### What you have to do:
An exact copy of every record, without the pictures, is what should come back.

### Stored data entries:
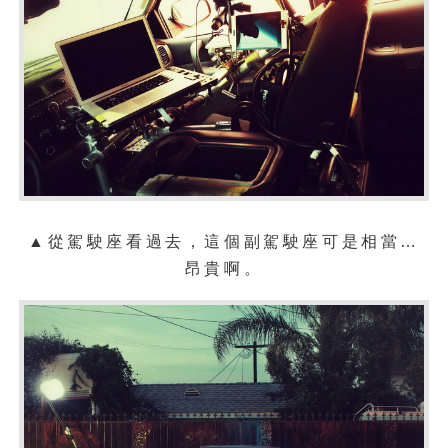
▲從駕駛座看過去，這個副駕駛座可是相當…
昂貴啊。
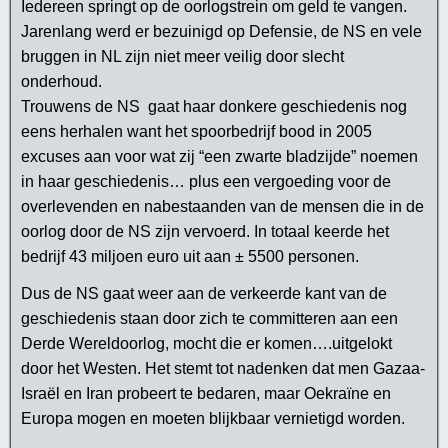
Iedereen springt op de oorlogstrein om geld te vangen.
Jarenlang werd er bezuinigd op Defensie, de NS en vele
bruggen in NL zijn niet meer veilig door slecht
onderhoud.
Trouwens de NS gaat haar donkere geschiedenis nog
eens herhalen want het spoorbedrijf bood in 2005
excuses aan voor wat zij “een zwarte bladzijde” noemen
in haar geschiedenis… plus een vergoeding voor de
overlevenden en nabestaanden van de mensen die in de
oorlog door de NS zijn vervoerd. In totaal keerde het
bedrijf 43 miljoen euro uit aan ± 5500 personen.
Dus de NS gaat weer aan de verkeerde kant van de
geschiedenis staan door zich te committeren aan een
Derde Wereldoorlog, mocht die er komen….uitgelokt
door het Westen. Het stemt tot nadenken dat men Gazaa-
Israël en Iran probeert te bedaren, maar Oekraïne en
Europa mogen en moeten blijkbaar vernietigd worden.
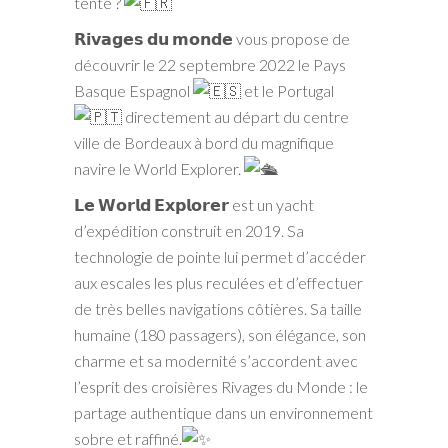
tente ?
𝗥𝗶𝘃𝗮𝗴𝗲𝘀 𝗱𝘂 𝗺𝗼𝗻𝗱𝗲 vous propose de
découvrir le 22 septembre 2022 le Pays
Basque Espagnol
et le Portugal
directement au départ du centre
ville de Bordeaux à bord du magnifique
navire le World Explorer.
𝗟𝗲 𝗪𝗼𝗿𝗹𝗱 𝗘𝘅𝗽𝗹𝗼𝗿𝗲𝗿 est un yacht
d’expédition construit en 2019. Sa
technologie de pointe lui permet d’accéder
aux escales les plus reculées et d’effectuer
de très belles navigations côtières. Sa taille
humaine (180 passagers), son élégance, son
charme et sa modernité s’accordent avec
l’esprit des croisières Rivages du Monde : le
partage authentique dans un environnement
sobre et raffiné.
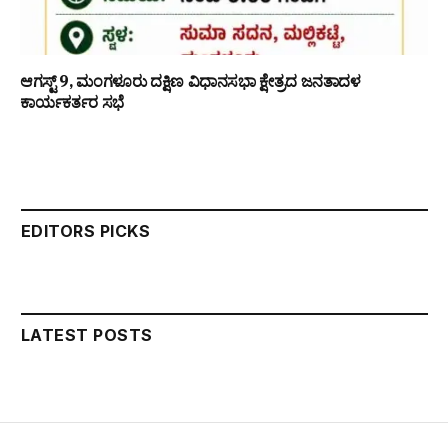
ಆಗಸ್ಟ್ 9, ಮಂಗಳೂರು ದಕ್ಷಿಣ ವಿಧಾನಸಭಾ ಕ್ಷೇತ್ರದ ಜನತಾದಳ
ಕಾರ್ಯಕರ್ತರ ಸಭೆ
EDITORS PICKS
LATEST POSTS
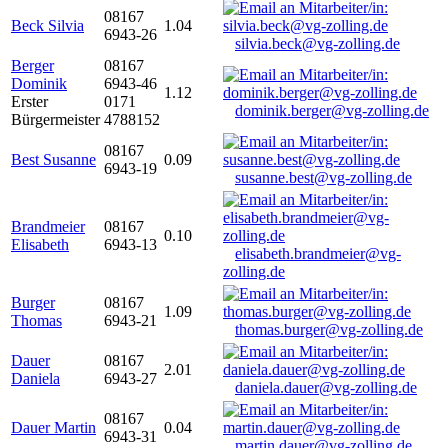
08167
Beck Silvia
1.04
6943-26
silvia.beck@vg-zolling.de
Berger
08167
Dominik
6943-46
1.12
Erster
0171
dominik.berger@vg-zolling.de
Bürgermeister
4788152
08167
Best Susanne
0.09
6943-19
susanne.best@vg-zolling.de
Brandmeier
08167
0.10
Elisabeth
6943-13
elisabeth.brandmeier@vg-
zolling.de
Burger
08167
1.09
Thomas
6943-21
thomas.burger@vg-zolling.de
Dauer
08167
2.01
Daniela
6943-27
daniela.dauer@vg-zolling.de
08167
Dauer Martin
0.04
6943-31
martin.dauer@vg-zolling.de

### Task response:
▲從駕駛座看過去，這個副駕駛座可是相當…
昂貴啊。
Iedereen springt op de oorlogstrein om geld te vangen.
Jarenlang werd er bezuinigd op Defensie, de NS en vele
bruggen in NL zijn niet meer veilig door slecht
onderhoud.
Trouwens de NS gaat haar donkere geschiedenis nog
eens herhalen want het spoorbedrijf bood in 2005
excuses aan voor wat zij “een zwarte bladzijde” noemen
in haar geschiedenis… plus een vergoeding voor de
overlevenden en nabestaanden van de mensen die in de
oorlog door de NS zijn vervoerd. In totaal keerde het
bedrijf 43 miljoen euro uit aan ± 5500 personen.
Dus de NS gaat weer aan de verkeerde kant van de
geschiedenis staan door zich te committeren aan een
Derde Wereldoorlog, mocht die er komen….uitgelokt
door het Westen. Het stemt tot nadenken dat men Gazaa-
Israël en Iran probeert te bedaren, maar Oekraïne en
Europa mogen en moeten blijkbaar vernietigd worden.
tente ?
𝗥𝗶𝘃𝗮𝗴𝗲𝘀 𝗱𝘂 𝗺𝗼𝗻𝗱𝗲 vous propose de
découvrir le 22 septembre 2022 le Pays
Basque Espagnol
et le Portugal
directement au départ du centre
ville de Bordeaux à bord du magnifique
navire le World Explorer.
𝗟𝗲 𝗪𝗼𝗿𝗹𝗱 𝗘𝘅𝗽𝗹𝗼𝗿𝗲𝗿 est un yacht
d’expédition construit en 2019. Sa
technologie de pointe lui permet d’accéder
aux escales les plus reculées et d’effectuer
de très belles navigations côtières. Sa taille
humaine (180 passagers), son élégance, son
charme et sa modernité s’accordent avec
l’esprit des croisières Rivages du Monde : le
partage authentique dans un environnement
sobre et raffiné.
ಆಗಸ್ಟ್ 9, ಮಂಗಳೂರು ದಕ್ಷಿಣ ವಿಧಾನಸಭಾ ಕ್ಷೇತ್ರದ ಜನತಾದಳ
ಕಾರ್ಯಕರ್ತರ ಸಭೆ
EDITORS PICKS
LATEST POSTS
08167
Beck Silvia
1.04
6943-26
silvia.beck@vg-zolling.de
Berger
08167
Dominik
6943-46
1.12
Erster
0171
dominik.berger@vg-zolling.de
Bürgermeister
4788152
08167
Best Susanne
0.09
6943-19
susanne.best@vg-zolling.de
Brandmeier
08167
0.10
Elisabeth
6943-13
elisabeth.brandmeier@vg-
zolling.de
Burger
08167
1.09
Thomas
6943-21
thomas.burger@vg-zolling.de
Dauer
08167
2.01
Daniela
6943-27
daniela.dauer@vg-zolling.de
08167
Dauer Martin
0.04
6943-31
martin.dauer@vg-zolling.de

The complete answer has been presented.